Дамы и господа, может статься, вам достанет снисходительности счесть — смею на это надеяться, — что я нашел нужный тон, тот, который вы ожидали от моих слов благодарности за двадцатилетнюю дружбу и преданность. Быть может, я сейчас рискую гораздо сильнее, пытаясь выразить те чувства, что одолевали меня по мере путешествия по городам Бельгии. Но и по этому поводу мне не хотелось бы произносить трескучих фраз; не хочу выглядеть комично и не стану вам вещать вслед за многочисленными болванами, как меня поразили ваши залитые светом магазины и их витрины. Ваши известные всему миру города излучают не то ощущение безопасности, которое я испытал в некоторых других избежавших разрушений странах Европы — таких, как Швейцария; надеюсь, что мой дорогой Беген [34] не осудит меня за эти слова; — не то напускное процветание, столь же эфемерное, что и красота кокетки, которую она пытается сохранить как можно дольше с помощью различных косметических процедур. Вы и города ваши источаете веру народа, который полностью принадлежит настоящему и стоит в нем в полный рост; народа, который сделал ставку на настоящее и на свой шанс в настоящем; он таким образом подгоняет свою фортуну, как прежде подгонял свои невзгоды. Мне хорошо известно, что надо бы выразиться проще; я постараюсь облечь свою мысль в самые что ни на есть простые слова. Мне хочется вам поведать о том, что вы, впрочем, знаете лучше меня; ваше процветание ни в чем не может вызвать желчную зависть со стороны француза и кого угодно из числа людей, приверженных традиции и испытывающих ощущение духовной солидарности, присущее великим западным версиям христианства.
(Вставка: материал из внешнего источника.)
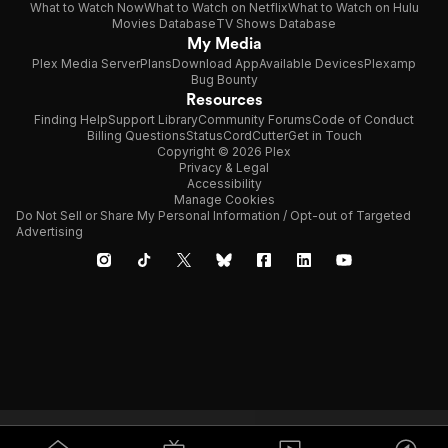
What to Watch Now
What to Watch on Netflix
What to Watch on Hulu
Movies Database
TV Shows Database
My Media
Plex Media Server
Plans
Download App
Available Devices
Plexamp
Bug Bounty
Resources
Finding Help
Support Library
Community Forums
Code of Conduct
Billing Questions
Status
CordCutter
Get in Touch
Copyright © 2026 Plex
Privacy & Legal
Accessibility
Manage Cookies
Do Not Sell or Share My Personal Information / Opt-out of Targeted
Advertising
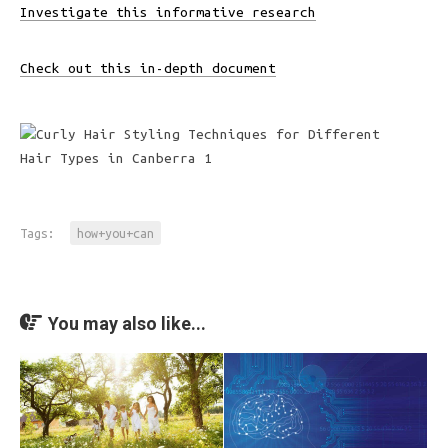
Investigate this informative research
Check out this in-depth document
Tags:
how+you+can
You may also like...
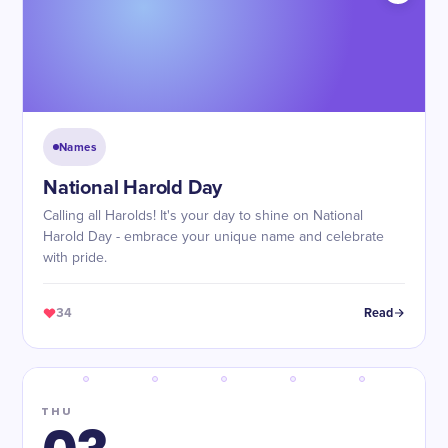
Names
National Harold Day
Calling all Harolds! It's your day to shine on National
Harold Day - embrace your unique name and celebrate
with pride.
34
Read
THU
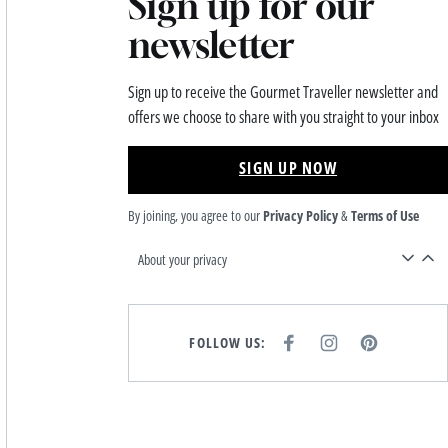
Sign up for our
newsletter
Sign up to receive the Gourmet Traveller newsletter and
offers we choose to share with you straight to your inbox
SIGN UP NOW
By joining, you agree to our
Privacy Policy
&
Terms of Use
About your privacy
FOLLOW US:
F
I
P
A
N
I
C
S
N
E
T
T
B
A
E
O
G
R
O
R
E
K
A
S
M
T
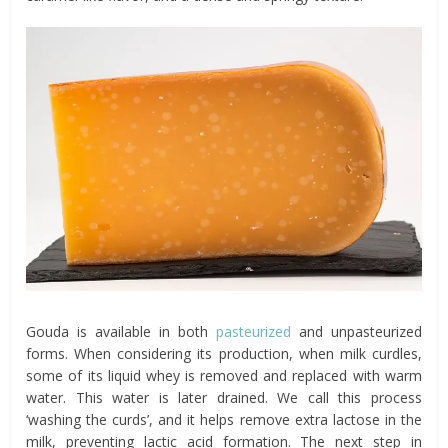
Gouda is available in both
pasteurized
and unpasteurized
forms. When considering its production, when milk curdles,
some of its liquid whey is removed and replaced with warm
water. This water is later drained. We call this process
‘washing the curds’, and it helps remove extra lactose in the
milk, preventing lactic acid formation. The next step in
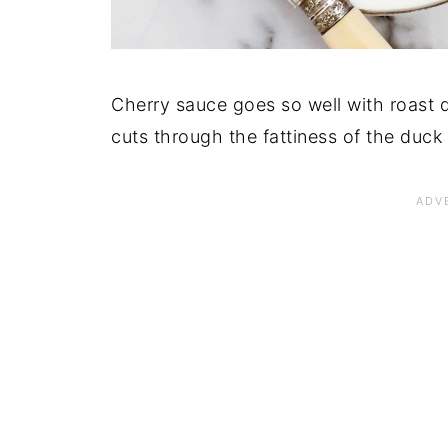
Cherry sauce goes so well with roast d
cuts through the fattiness of the duck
В вас была вера, и вера эта в себя самих была вознаграждена, ибо она являлась также верой в Европу, в неисчерпаемые, вечно живые ценности Европы — верой в европейца. Как неоднократно говорится в Евангелии, вам воздастся по вашей вере. Ваше нынешнее величие — а ведь величие скорее ощущается, нежели измеряется — не статистическое понятие; статистика не позволит познать вашу тайну, ну разве что чуть приоткроет ее. Так вот, ваше нынешнее величие неотделимо от вашей веры, а потому оно не способно кого бы то ни было унизить; оно принадлежит всем, как и любой другой значимый урок истории.
34
Беген Альбер (1901–1957) — швейцарский литературовед, профессор Базельского университета, первый редактор материалов данного сборника (см. Предисловие).
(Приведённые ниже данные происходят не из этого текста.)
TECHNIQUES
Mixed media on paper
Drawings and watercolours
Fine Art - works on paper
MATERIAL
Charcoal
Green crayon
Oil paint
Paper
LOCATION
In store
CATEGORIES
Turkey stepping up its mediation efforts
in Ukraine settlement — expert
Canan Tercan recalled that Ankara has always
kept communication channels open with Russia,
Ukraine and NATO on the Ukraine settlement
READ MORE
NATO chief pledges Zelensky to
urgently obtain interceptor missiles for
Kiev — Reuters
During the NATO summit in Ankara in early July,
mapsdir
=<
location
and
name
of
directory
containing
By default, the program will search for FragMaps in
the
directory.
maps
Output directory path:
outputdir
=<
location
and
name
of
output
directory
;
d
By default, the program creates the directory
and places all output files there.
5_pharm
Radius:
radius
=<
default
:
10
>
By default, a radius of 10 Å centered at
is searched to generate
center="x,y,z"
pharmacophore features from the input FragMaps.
Говоря все это, я вовсе не имею в виду принизить перед вами мою страну, чье положение сильно отлично от вашего. Моя страна не нуждается во лжи; моя страна выдержит сколь угодно тяжелую истину; ей под силу, не сгибаясь, вынести груз любой истины. Если вы позволите мне прибегнуть к этому образу, она выживет под постоянным и равномерным гнетом любых истин, подобно тому, как все мы живем под определенным атмосферным давлением. Но моя страна задохнется, если под предлогом исцеления изъять ее из-под этого гнета (который и составляет ее духовную традицию) и перенести в разреженный воздух. Если вдруг — предположим невозможное — завтра Франции суждено погибнуть, то падет она не под тяжестью своей исторической ответственности, но оттого, что не стала взваливать на себя эту ответственность.